== AVAILABLE DATA ==

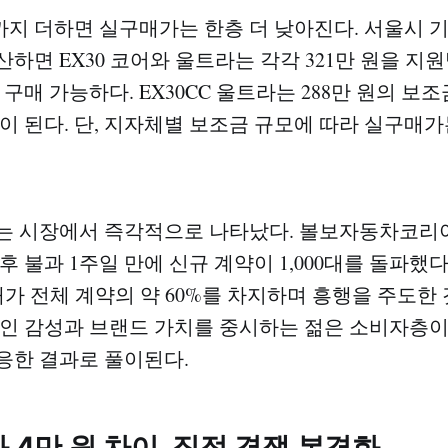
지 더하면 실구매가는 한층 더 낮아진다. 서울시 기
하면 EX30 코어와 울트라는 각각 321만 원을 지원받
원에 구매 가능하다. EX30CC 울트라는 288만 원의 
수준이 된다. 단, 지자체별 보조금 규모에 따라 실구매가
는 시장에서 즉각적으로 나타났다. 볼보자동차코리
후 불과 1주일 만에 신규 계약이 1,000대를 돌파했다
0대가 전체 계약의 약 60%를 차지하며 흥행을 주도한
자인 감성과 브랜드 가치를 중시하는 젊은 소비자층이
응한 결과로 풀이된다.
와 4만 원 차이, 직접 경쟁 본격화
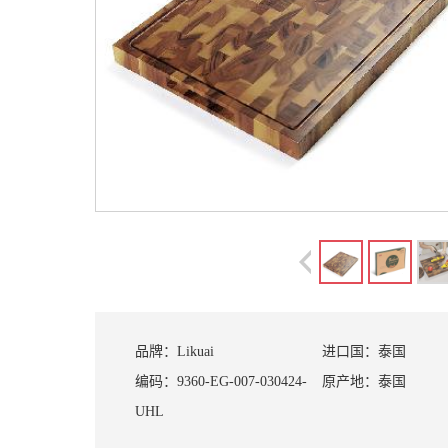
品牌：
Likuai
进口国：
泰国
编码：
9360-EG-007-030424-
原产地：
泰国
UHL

===
== AVAILABLE DATA ==

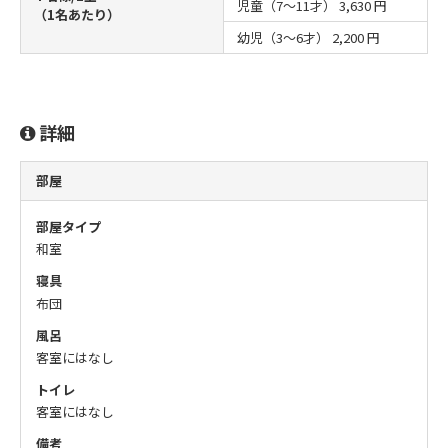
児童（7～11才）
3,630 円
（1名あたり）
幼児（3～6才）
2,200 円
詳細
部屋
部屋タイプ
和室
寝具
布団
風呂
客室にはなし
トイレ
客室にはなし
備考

===
== AVAILABLE DATA ==

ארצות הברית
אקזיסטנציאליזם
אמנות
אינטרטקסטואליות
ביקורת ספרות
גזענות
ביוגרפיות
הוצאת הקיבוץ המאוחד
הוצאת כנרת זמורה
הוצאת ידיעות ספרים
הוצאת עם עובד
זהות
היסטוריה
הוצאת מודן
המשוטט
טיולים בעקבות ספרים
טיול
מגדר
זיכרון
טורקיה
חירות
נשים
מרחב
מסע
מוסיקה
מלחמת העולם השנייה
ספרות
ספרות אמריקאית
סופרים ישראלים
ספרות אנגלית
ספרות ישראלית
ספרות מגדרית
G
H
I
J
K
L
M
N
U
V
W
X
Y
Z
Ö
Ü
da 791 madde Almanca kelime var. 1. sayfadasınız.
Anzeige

===

## PROBLEM
Looking at the entries above, say how many lines contain the word "ספרים". Nothing but the number is needed.

## TASK ANSWER
2